[Data in this exercise — start]

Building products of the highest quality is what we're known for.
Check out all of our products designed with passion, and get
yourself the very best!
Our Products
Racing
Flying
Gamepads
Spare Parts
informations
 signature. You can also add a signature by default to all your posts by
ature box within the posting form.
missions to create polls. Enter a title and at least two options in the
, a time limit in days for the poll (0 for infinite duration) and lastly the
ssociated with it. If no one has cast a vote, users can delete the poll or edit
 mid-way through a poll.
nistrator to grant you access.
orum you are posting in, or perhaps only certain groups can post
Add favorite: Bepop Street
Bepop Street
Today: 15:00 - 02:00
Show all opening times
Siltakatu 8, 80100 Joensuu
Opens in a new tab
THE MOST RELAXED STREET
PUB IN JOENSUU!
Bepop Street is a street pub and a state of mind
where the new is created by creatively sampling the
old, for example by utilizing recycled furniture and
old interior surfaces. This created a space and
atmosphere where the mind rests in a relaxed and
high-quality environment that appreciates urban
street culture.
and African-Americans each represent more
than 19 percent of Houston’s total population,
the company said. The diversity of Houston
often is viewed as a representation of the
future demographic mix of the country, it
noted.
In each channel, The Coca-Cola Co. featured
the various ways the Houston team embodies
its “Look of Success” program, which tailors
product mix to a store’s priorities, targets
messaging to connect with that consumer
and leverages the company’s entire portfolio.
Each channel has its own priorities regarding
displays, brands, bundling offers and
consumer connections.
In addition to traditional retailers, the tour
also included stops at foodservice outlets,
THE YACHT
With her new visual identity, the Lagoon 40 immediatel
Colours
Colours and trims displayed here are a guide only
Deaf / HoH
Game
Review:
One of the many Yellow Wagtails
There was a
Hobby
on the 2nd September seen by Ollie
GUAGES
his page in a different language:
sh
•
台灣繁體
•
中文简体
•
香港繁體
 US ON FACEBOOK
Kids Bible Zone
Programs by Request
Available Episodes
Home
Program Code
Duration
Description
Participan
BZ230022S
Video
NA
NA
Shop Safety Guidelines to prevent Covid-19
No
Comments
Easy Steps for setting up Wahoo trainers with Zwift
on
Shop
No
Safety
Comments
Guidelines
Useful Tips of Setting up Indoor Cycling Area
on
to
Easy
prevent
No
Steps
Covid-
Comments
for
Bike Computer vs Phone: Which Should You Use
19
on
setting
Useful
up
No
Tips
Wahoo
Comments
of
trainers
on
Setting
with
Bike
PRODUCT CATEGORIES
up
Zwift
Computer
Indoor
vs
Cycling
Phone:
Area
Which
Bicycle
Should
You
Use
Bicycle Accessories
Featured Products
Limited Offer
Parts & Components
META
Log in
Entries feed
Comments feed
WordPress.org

[Data in this exercise — finish]
[Data in this exercise — start]

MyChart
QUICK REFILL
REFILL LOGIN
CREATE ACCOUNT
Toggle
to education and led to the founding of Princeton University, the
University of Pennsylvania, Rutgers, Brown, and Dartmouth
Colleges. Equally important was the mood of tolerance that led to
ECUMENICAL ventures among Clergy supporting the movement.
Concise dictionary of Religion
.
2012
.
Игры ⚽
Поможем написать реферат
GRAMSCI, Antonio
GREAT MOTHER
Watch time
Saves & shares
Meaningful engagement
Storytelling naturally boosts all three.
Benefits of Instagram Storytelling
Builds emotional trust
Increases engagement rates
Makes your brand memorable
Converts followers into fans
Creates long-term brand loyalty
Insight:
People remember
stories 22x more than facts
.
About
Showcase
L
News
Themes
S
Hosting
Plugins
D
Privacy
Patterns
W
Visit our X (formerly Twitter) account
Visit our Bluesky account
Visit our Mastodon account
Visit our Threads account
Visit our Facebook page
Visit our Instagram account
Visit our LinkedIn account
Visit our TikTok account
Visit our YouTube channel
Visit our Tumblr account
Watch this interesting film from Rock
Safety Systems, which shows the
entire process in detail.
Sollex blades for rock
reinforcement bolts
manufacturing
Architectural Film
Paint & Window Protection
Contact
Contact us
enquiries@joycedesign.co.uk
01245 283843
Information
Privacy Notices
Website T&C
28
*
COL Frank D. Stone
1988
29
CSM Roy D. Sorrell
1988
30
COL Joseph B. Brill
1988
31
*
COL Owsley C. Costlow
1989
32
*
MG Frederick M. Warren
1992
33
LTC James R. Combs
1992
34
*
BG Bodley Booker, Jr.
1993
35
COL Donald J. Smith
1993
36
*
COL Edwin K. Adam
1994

[Data in this exercise — finish]

### Task details
Copy out, word for word, the part of the entries above that begins at the line with "Building products of" and ends at the line with "Each channel has its own priorities regarding", including both.

### Output of the exercise
Building products of the highest quality is what we're known for.
Check out all of our products designed with passion, and get
yourself the very best!
Our Products
Racing
Flying
Gamepads
Spare Parts
informations
 signature. You can also add a signature by default to all your posts by
ature box within the posting form.
missions to create polls. Enter a title and at least two options in the
, a time limit in days for the poll (0 for infinite duration) and lastly the
ssociated with it. If no one has cast a vote, users can delete the poll or edit
 mid-way through a poll.
nistrator to grant you access.
orum you are posting in, or perhaps only certain groups can post
Add favorite: Bepop Street
Bepop Street
Today: 15:00 - 02:00
Show all opening times
Siltakatu 8, 80100 Joensuu
Opens in a new tab
THE MOST RELAXED STREET
PUB IN JOENSUU!
Bepop Street is a street pub and a state of mind
where the new is created by creatively sampling the
old, for example by utilizing recycled furniture and
old interior surfaces. This created a space and
atmosphere where the mind rests in a relaxed and
high-quality environment that appreciates urban
street culture.
and African-Americans each represent more
than 19 percent of Houston’s total population,
the company said. The diversity of Houston
often is viewed as a representation of the
future demographic mix of the country, it
noted.
In each channel, The Coca-Cola Co. featured
the various ways the Houston team embodies
its “Look of Success” program, which tailors
product mix to a store’s priorities, targets
messaging to connect with that consumer
and leverages the company’s entire portfolio.
Each channel has its own priorities regarding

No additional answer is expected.